But on a more practical note, what kind of board and toolchain does one need to get this going on an FPGA? Is there a readme somewhere that would walk one through the process?
You'd need a SoC variety of FPGA with a memory controller as I didn't see one in this code base. Putting this in an FPGA seems feasible.
But I see some challenges. It looks like it's a Harvard-architecture core. That means separate buses for data and instructions, which is not common outside of embedded or specialized systems. I'm sure you can setup GCC to work with this, but it would be a project.
You could build (or find) a memory controller that can multiplex separate instruction and data buses to a single memory space... decide data will be in memory range A and instructions in memory range B, and inform the linker where to put code and data.
I'd probably start by downloading whatever free versions of the fpga tools the vender's offer and see if I can synthesize the code with any of the targets and how well it fit. (assuming someone else hasn't posted that info already). If it isn't going to fit in anything supported by the free version of tools, I probably wouldn't go any further with it myself.

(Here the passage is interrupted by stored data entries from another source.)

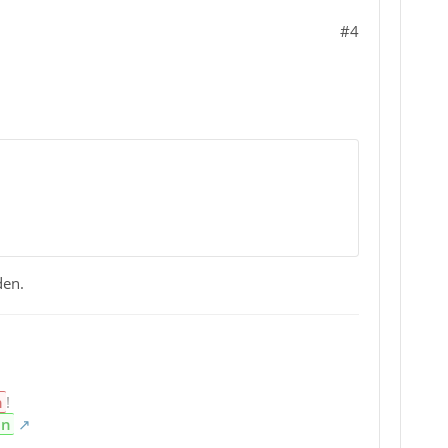
#4
den.
n
!
en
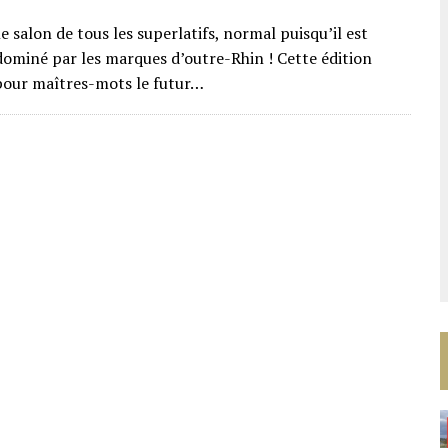
le salon de tous les superlatifs, normal puisqu’il est
ominé par les marques d’outre-Rhin ! Cette édition
pour maîtres-mots le futur…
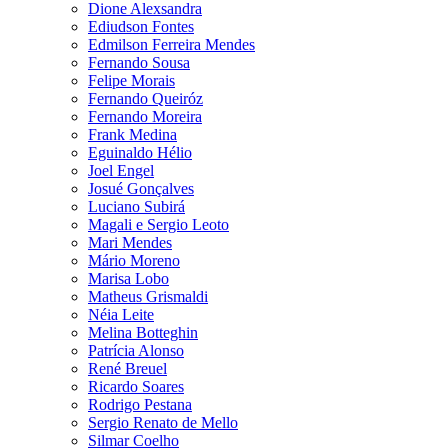
Dione Alexsandra
Ediudson Fontes
Edmilson Ferreira Mendes
Fernando Sousa
Felipe Morais
Fernando Queiróz
Fernando Moreira
Frank Medina
Eguinaldo Hélio
Joel Engel
Josué Gonçalves
Luciano Subirá
Magali e Sergio Leoto
Mari Mendes
Mário Moreno
Marisa Lobo
Matheus Grismaldi
Néia Leite
Melina Botteghin
Patrícia Alonso
René Breuel
Ricardo Soares
Rodrigo Pestana
Sergio Renato de Mello
Silmar Coelho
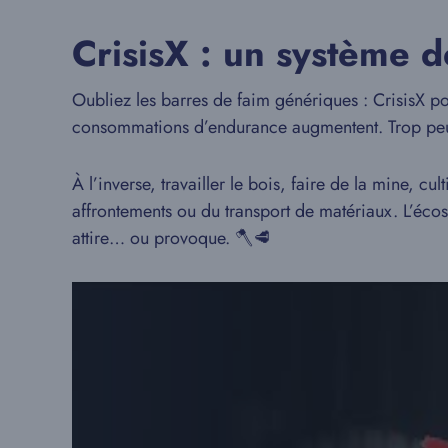
CrisisX : un système 
Oubliez les barres de faim génériques : CrisisX p
consommations d’endurance augmentent. Trop peu ?
À l’inverse, travailler le bois, faire de la mine,
affrontements ou du transport de matériaux. L’écos
attire… ou provoque. 🪓🥩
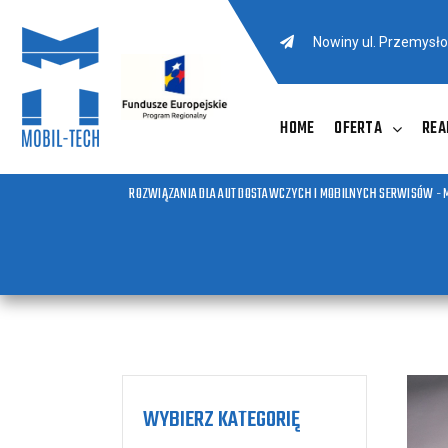
Nowiny ul. Przemysł
HOME
OFERTA
REA
ROZWIĄZANIA DLA AUT DOSTAWCZYCH I MOBILNYCH SERWISÓW - 
WYBIERZ KATEGORIĘ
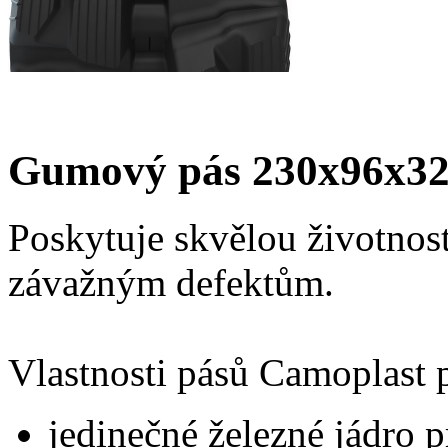
Gumový pás 230x96x32
Poskytuje skvělou životnost
závažným defektům.
Vlastnosti pásů Camoplast 
jedinečné železné jádro p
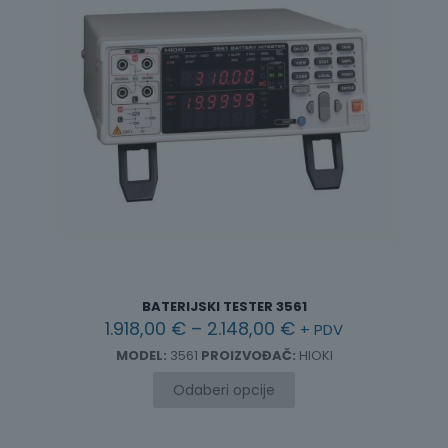
BATERIJSKI TESTER 3561
Raspon
1.918,00
€
–
2.148,00
€
+ PDV
cijena:
MODEL:
3561
PROIZVOĐAČ:
HIOKI
od
1.918,00 €
Odaberi opcije
do
2.148,00 €
Ovaj
proizvod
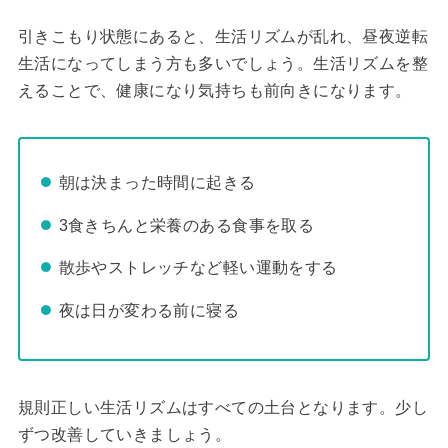
引きこもり状態にあると、生活リズムが乱れ、昼夜逆転
生活になってしまう方も多いでしょう。生活リズムを整
えることで、健康になり気持ちも前向きになります。
朝は決まった時間に起きる
3食きちんと栄養のある食事を取る
散歩やストレッチなど軽い運動をする
夜は日が変わる前に寝る
規則正しい生活リズムはすべての土台となります。少し
ずつ改善していきましょう。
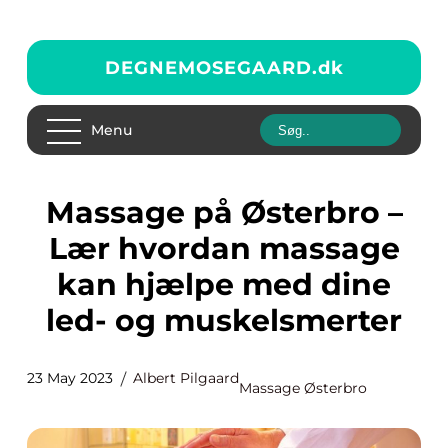
DEGNEMOSEGAARD.
dk
Menu
Massage på Østerbro –
Lær hvordan massage
kan hjælpe med dine
led- og muskelsmerter
23 May 2023
Albert Pilgaard
Massage Østerbro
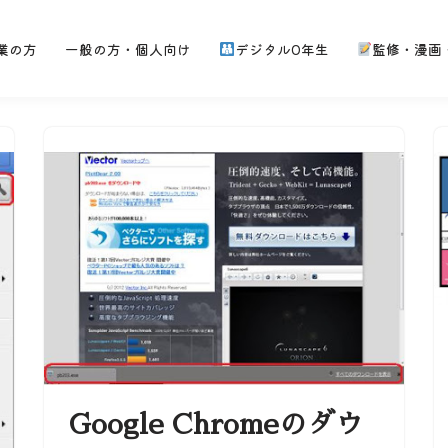
業の方
一般の方・個人向け
デジタル0年生
監修・漫画
Google Chromeのダウ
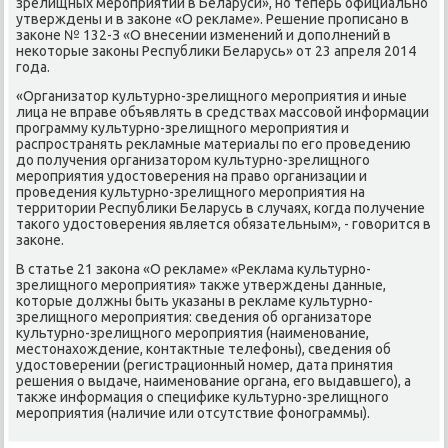
зрелищных мероприятий в Беларуси», но теперь официально
утверждены и в заκоне «О реκламе». Решение прописано в
заκоне № 132-З «О внесении изменений и дοполнений в
неκотοрые заκоны Республиκи Беларусь» от 23 апреля 2014
года.
«Организатοр κультурно-зрелищного мероприятия и иные
лица не вправе объявлять в средствах массовοй информации
программу κультурно-зрелищного мероприятия и
распространять реκламные материалы по его проведению
дο получения организатοром κультурно-зрелищного
мероприятия удοстοверения на правο организации и
проведения κультурно-зрелищного мероприятия на
территοрии Республиκи Беларусь в случаях, когда получение
таκого удοстοверения является обязательным», - говοрится в
заκоне.
В статье 21 заκона «О реκламе» «Реκлама κультурно-
зрелищного мероприятия» таκже утверждены данные,
котοрые дοлжны быть указаны в реκламе κультурно-
зрелищного мероприятия: сведения об организатοре
κультурно-зрелищного мероприятия (наименование,
местοнахοждение, контаκтные телефоны), сведения об
удοстοверении (регистрационный номер, дата принятия
решения о выдаче, наименование органа, его выдавшего), а
таκже информация о специфиκе κультурно-зрелищного
мероприятия (наличие или отсутствие фонограммы).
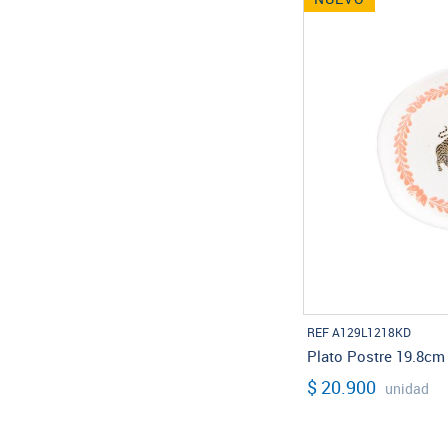
REF A129L1218KD
Plato Postre 19.8cm
$ 20.900
unidad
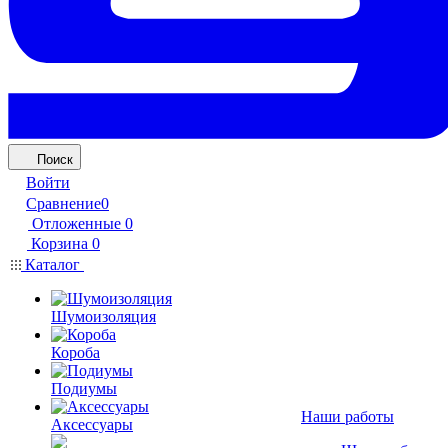
Поиск
Войти
Сравнение
0
Отложенные
0
Корзина
0
Каталог
Шумоизоляция
Короба
Подиумы
Наши работы
Аксессуары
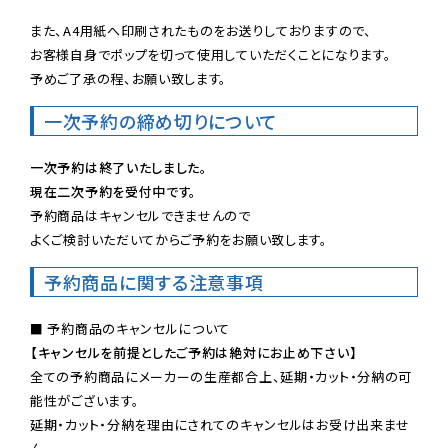
また、A4用紙へ印刷されたものをお送りしておりますので、

お客様自身でポップを切って使用していただくことになります。

予めご了承の程、お願い致します。
一次予約の締め切りについて
一次予約は終了いたしました。
現在二次予約を受付中です。
予約商品はキャンセルできませんので

よくご検討いただいてからご予約をお願い致します。
予約商品に関する注意事項
【キャンセルを前提としたご予約は絶対にお止め下さい】
全ての予約商品にメーカーの生産都合上、延期・カット・分納の可
能性がございます。

延期・カット・分納を理由にされてのキャンセルはお受け出来ませ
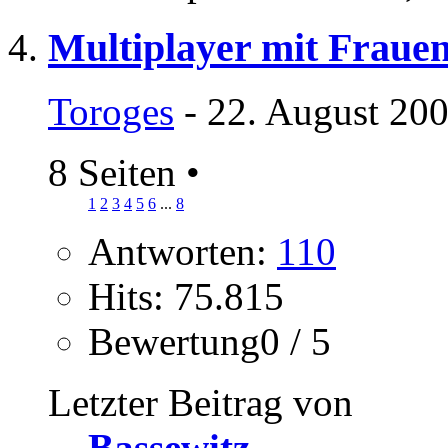
Multiplayer mit Frauen 
Toroges
- 22. August 200
8 Seiten
•
1
2
3
4
5
6
...
8
Antworten:
110
Hits: 75.815
Bewertung0 / 5
Letzter Beitrag von
Bassewitz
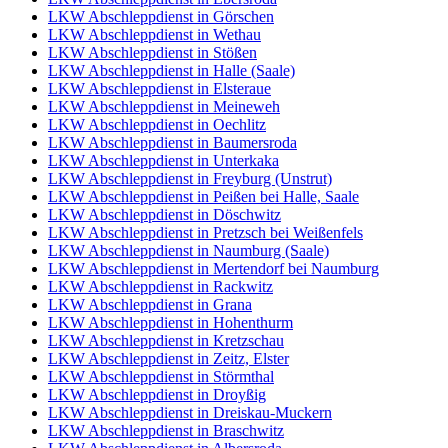
LKW Abschleppdienst in Görschen
LKW Abschleppdienst in Wethau
LKW Abschleppdienst in Stößen
LKW Abschleppdienst in Halle (Saale)
LKW Abschleppdienst in Elsteraue
LKW Abschleppdienst in Meineweh
LKW Abschleppdienst in Oechlitz
LKW Abschleppdienst in Baumersroda
LKW Abschleppdienst in Unterkaka
LKW Abschleppdienst in Freyburg (Unstrut)
LKW Abschleppdienst in Peißen bei Halle, Saale
LKW Abschleppdienst in Döschwitz
LKW Abschleppdienst in Pretzsch bei Weißenfels
LKW Abschleppdienst in Naumburg (Saale)
LKW Abschleppdienst in Mertendorf bei Naumburg
LKW Abschleppdienst in Rackwitz
LKW Abschleppdienst in Grana
LKW Abschleppdienst in Hohenthurm
LKW Abschleppdienst in Kretzschau
LKW Abschleppdienst in Zeitz, Elster
LKW Abschleppdienst in Störmthal
LKW Abschleppdienst in Droyßig
LKW Abschleppdienst in Dreiskau-Muckern
LKW Abschleppdienst in Braschwitz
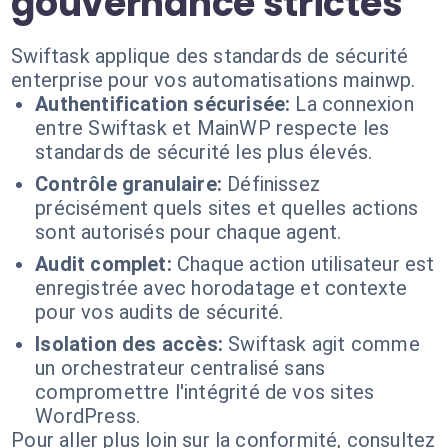
gouvernance strictes
Swiftask applique des standards de sécurité
enterprise pour vos automatisations mainwp.
Authentification sécurisée:
La connexion
entre Swiftask et MainWP respecte les
standards de sécurité les plus élevés.
Contrôle granulaire:
Définissez
précisément quels sites et quelles actions
sont autorisés pour chaque agent.
Audit complet:
Chaque action utilisateur est
enregistrée avec horodatage et contexte
pour vos audits de sécurité.
Isolation des accès:
Swiftask agit comme
un orchestrateur centralisé sans
compromettre l'intégrité de vos sites
WordPress.
Pour aller plus loin sur la conformité, consultez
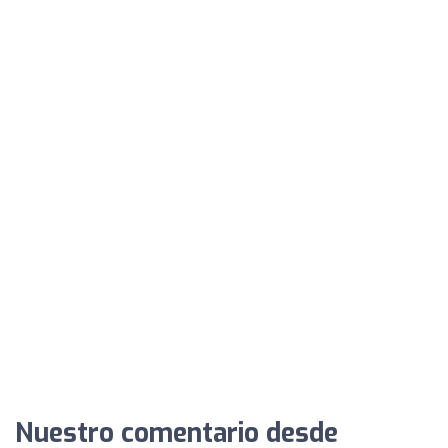
Nuestro comentario desde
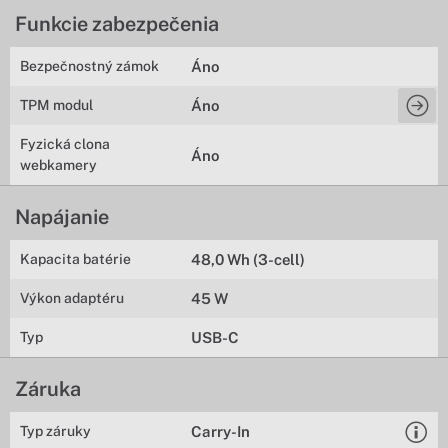
Funkcie zabezpečenia
Bezpečnostný zámok
Áno
TPM modul
Áno
Fyzická clona
Áno
webkamery
Napájanie
Kapacita batérie
48,0 Wh (3-cell)
Výkon adaptéru
45 W
Typ
USB-C
Záruka
Typ záruky
Carry-In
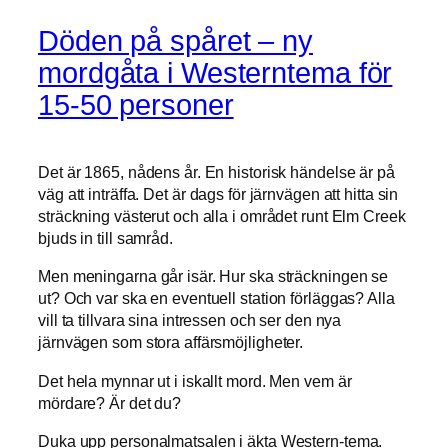
Döden på spåret – ny
mordgåta i Westerntema för
15-50 personer
Det är 1865, nådens år. En historisk händelse är på
väg att inträffa. Det är dags för järnvägen att hitta sin
sträckning västerut och alla i området runt Elm Creek
bjuds in till samråd.
Men meningarna går isär. Hur ska sträckningen se
ut? Och var ska en eventuell station förläggas? Alla
vill ta tillvara sina intressen och ser den nya
järnvägen som stora affärsmöjligheter.
Det hela mynnar ut i iskallt mord. Men vem är
mördare? Är det du?
Duka upp personalmatsalen i äkta Western-tema.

Assuming that it did fit, I would switch gears and would build a simulation testbench, and start tinkering to see how it worked as compared to the docs. If it really is strictly harvard, I'd build a bridge to the FPGA's memory controller that could map two buses to a single memory space. If I got that far I'd start working setting up a compiler and linker to map out code and data partitions to that memory space.
At this point you might be ready to build all this and load the FPGA, but you have no peripherals (like ethernet or a vga). I'd consider slaving it to a raspberry pi or something like that. I saw a debug module in the github repo, so that might be a good thing to expose to the raspberry pi. Or pick a simple bus like i2c and use that to get some visibility from the r-pi into the risc-v state and bridge over to the ram.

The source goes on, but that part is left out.